In two-dimensions, one can vary a Gaussian in more parameters: not only may one vary a single width, but one may vary two separate widths, and rotate: one thus obtains both circular Gaussians and elliptical Gaussians, accordingly as the level sets are circles or ellipses.

A particular example of a two-dimensional Gaussian function is

f(x,y) = A e^{- \left(\frac{(x-x_o)^2}{2\sigma_x^2} + \frac{(y-y_o)^2}{2\sigma_y^2} \right)}.

Here the coefficient A is the amplitude, xo,yo is the center and σx, σy are the x and y spreads of the blob. The figure on the right was created using A = 1, xo = 0, yo = 0, σx = σy = 1.

In general, a two-dimensional elliptical Gaussian function is expressed as

f(x,y) = A e^{- \left(a(x - x_o)^2 + 2b(x-x_o)(y-y_o) + c(y-y_o)^2 \right)}

where the matrix

\left[\begin{matrix} a & b \\ b & c \end{matrix}\right]

is positive-definite.

Using this formulation, the figure on the right can be created using A = 1, (xo, yo) = (0, 0), a = c = 1/2, b = 0.

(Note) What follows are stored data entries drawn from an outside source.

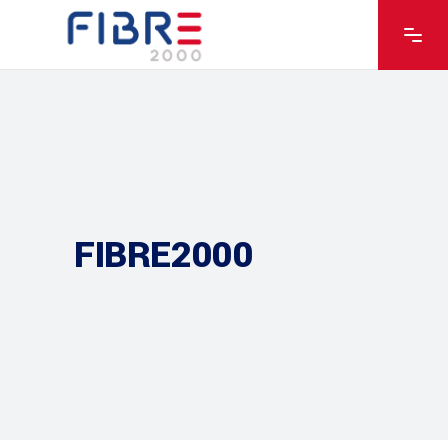
FIBRE2000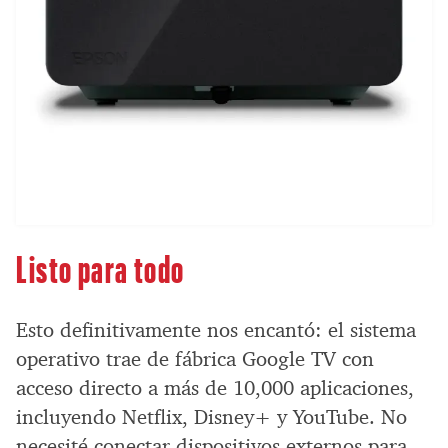
Listo para todo
Esto definitivamente nos encantó: el sistema
operativo trae de fábrica Google TV con
acceso directo a más de 10,000 aplicaciones,
incluyendo Netflix, Disney+ y YouTube. No
necesité conectar dispositivos externos para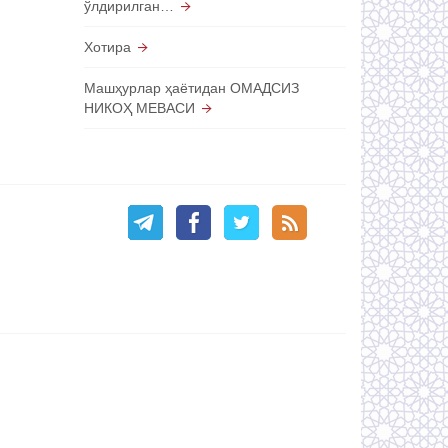
ўлдирилган…
Хотира
Машҳурлар ҳаётидан ОМАДСИЗ
НИКОҲ МЕВАСИ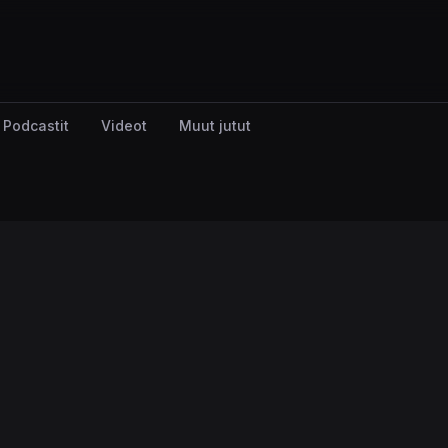
Podcastit
Videot
Muut jutut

[edit] Meaning of parameters for the general equation

For the general form of the equation the coefficient A is the height of the peak and (xoyo) is the center of the blob.

If we set

a = \frac{\cos^2\theta}{2\sigma_x^2} + \frac{\sin^2\theta}{2\sigma_y^2}


b = -\frac{\sin2\theta}{4\sigma_x^2} + \frac{\sin2\theta}{4\sigma_y^2}


c = \frac{\sin^2\theta}{2\sigma_x^2} + \frac{\cos^2\theta}{2\sigma_y^2}

then we rotate the blob by an angle θ. This can be seen in the following examples:

Using the following MATLAB code one can see the effect of changing the parameters easily

A = 1;
x0 = 0; y0 = 0;
 
sigma_x = 1;
sigma_y = 2;
 
for theta = 0:pi/100:pi
a = cos(theta)^2/2/sigma_x^2 + sin(theta)^2/2/sigma_y^2;
b = -sin(2*theta)/4/sigma_x^2 + sin(2*theta)/4/sigma_y^2 ;
c = sin(theta)^2/2/sigma_x^2 + cos(theta)^2/2/sigma_y^2;
 
[X, Y] = meshgrid(-5:.1:5, -5:.1:5);
Z = A*exp( - (a*(X-x0).^2 + 2*b*(X-x0).*(Y-y0) + c*(Y-y0).^2)) ;
surf(X,Y,Z);shading interp;view(-36,36);axis equal;drawnow
end

Such functions are often used in image processing and in computational models of visual system function -- see the articles on scale space and affine shape adaptation.